A couple of things stand out from your notes:
The “Unknown time unit '1W'” message is typically generated when the backend RRD processing layer is parsing retention or graph interval definitions. On supported builds this is usually handled by the bundled RRDTool/Python bindings, so seeing it alongside missing data often points to a mismatch or override in rrdtool/python-rrdtool libraries.
heardle
Your observation that python couldn’t load rrdtool on the GUI image is very relevant.
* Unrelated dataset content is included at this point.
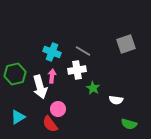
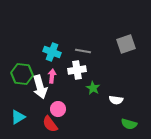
gray line: rotated 21 degrees counterclockwise
green hexagon: moved 7 px right; rotated 20 degrees clockwise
If the GUI install pulled in a different system rrdtool or Python binding version (via EPEL or base repos), it can silently break NagiosNA’s expected library behavior even if the package is “installed”.
Also, GUI installs on RHEL/CentOS 9 commonly introduce additional timezone, locale, and systemd timing services that can affect timestamp normalization, which would explain why data is being ingested but not displayed.
What I’d suggest testing next (if you’re still experimenting):
On the GUI system, compare:
rpm -qa | grep rrd
python3 -c "import rrdtool; print(rrdtool.__file__)"
against the working minimal install.
Check whether multiple rrdtool versions are present:
/usr/lib64/python*/site-packages/
/usr/local/lib*/python*/
Confirm NagiosNA is using its bundled Python environment rather than system Python (this is a common divergence between minimal vs GUI installs).
If possible, try:
removing system python3-rrdtool (if installed via dnf)
then reinstalling/rebuilding NagiosNA so it re-binds to its expected RRD libraries
Your idea of testing a clean GUI image and possibly removing distro-provided packages before installing NagiosNA is solid — that would help confirm whether it’s a dependency collision rather than a configuration issue.
Appreciate you circling back with the resolution as well — the minimal install workaround is useful info for others hitting the same behavior.